People v Flow
2012 NY Slip Op 06872 [99 AD3d 549]
October 16, 2012
Appellate Division, First Department
Published by New York State Law Reporting Bureau pursuant to Judiciary Law § 431.
As corrected through Wednesday, November 28, 2012


The People of the State of New York, Respondent,
v
Charlie Flow, Appellant.

[*1] Robert S. Dean, Center for Appellate Litigation, New York (Jan Hoth of counsel), and DLA Piper LLP, New York (Robert C. Santoro of counsel), for appellant.

Cyrus R. Vance, Jr., District Attorney, New York (Sylvia Wertheimer of counsel), for respondent.

Judgment, Supreme Court, New York County (A. Kirke Bartley, Jr., J.), rendered April 27, 2010, convicting defendant, after a jury trial, of robbery in the first degree (four counts) and robbery in the third degree, and sentencing him, as a persistent violent felony offender, to an aggregate term of 25 years to life, unanimously affirmed.

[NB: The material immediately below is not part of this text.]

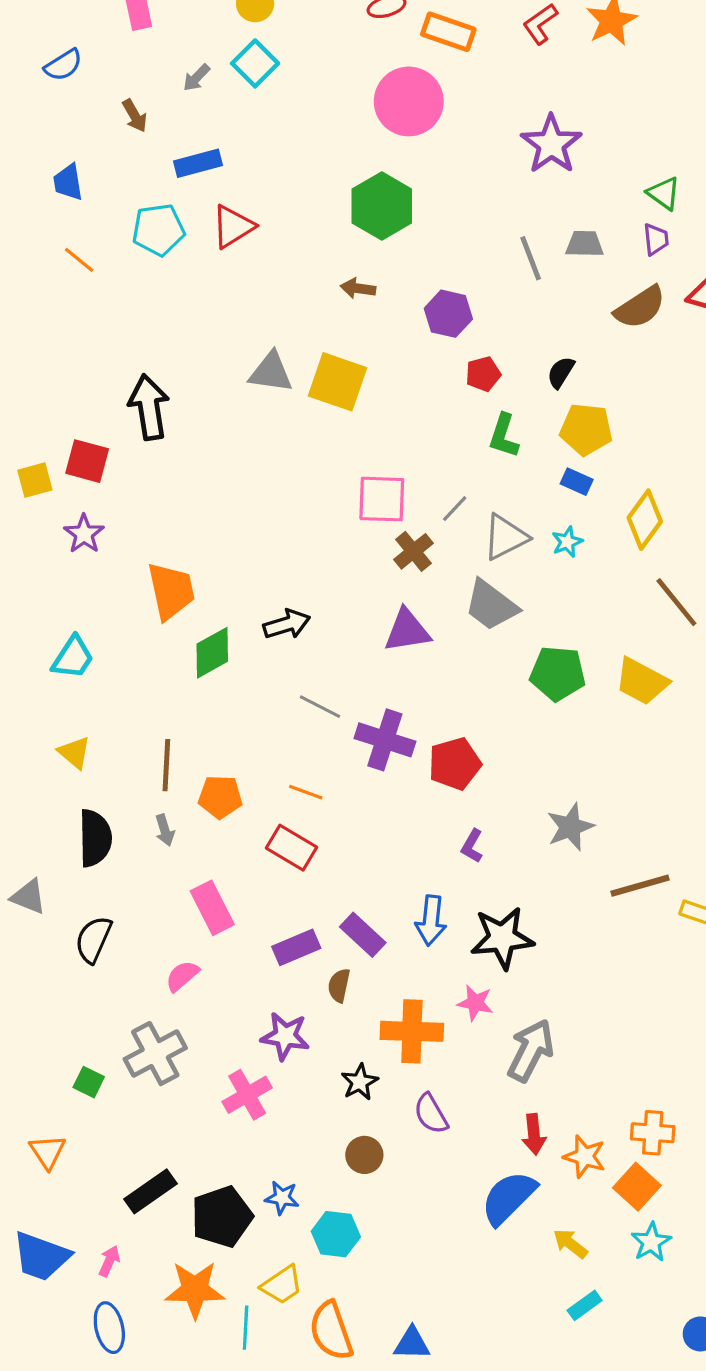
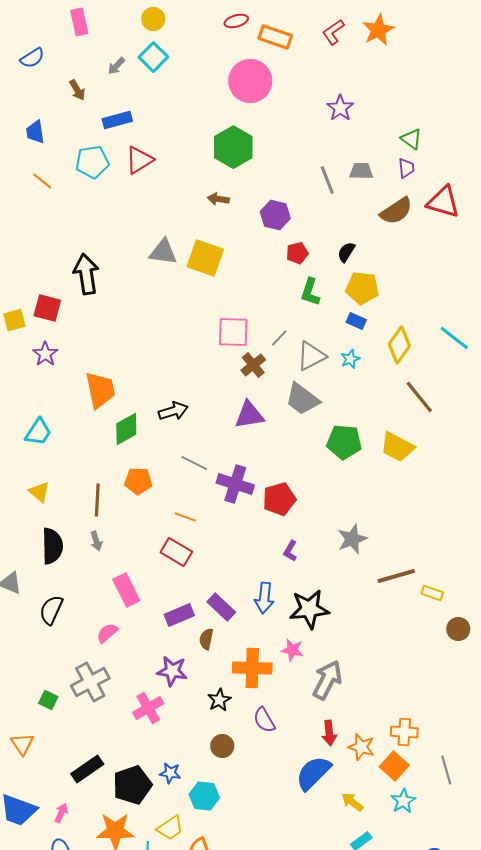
purple star: (551, 144) -> (340, 108), size x0.7
orange pentagon: (220, 797) -> (138, 481), moved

The verdict was based on legally sufficient evidence and was not against the weight of the evidence (see People v Danielson, 9 NY3d 342, 348-349 [2007]). The five bank robberies formed such a distinctive pattern, and were so interconnected, that they could only have been committed by the same person. Fingerprint evidence established defendant's guilt of one of the robberies, thereby connecting him circumstantially to all of them, and his challenges to the fingerprint evidence are unavailing. In addition, there were reliable identifications as to four of the robberies, as well as other evidence such as surveillance videotapes and photographs.

The court properly declined to reopen the Wade hearing based on trial testimony about conversations between witnesses that occurred before the witnesses separately made lineup identifications. This testimony could not have had any effect on the suppression issue (see People v Clark, 88 NY2d 552, 555 [1996]). The new information revealed at trial did not contradict any hearing testimony (compare People v Olmo, 153 AD2d 544 [1st Dept 1989]), and [*2]it went to the weight to be accorded the identifications rather than their admissibility (see People v Bazil, 309 AD2d 596, 597 [1st Dept 2003], lv denied 1 NY3d 568 [2003]). Concur—Gonzalez, P.J., Sweeny, Acosta, Renwick and Manzanet-Daniels, JJ.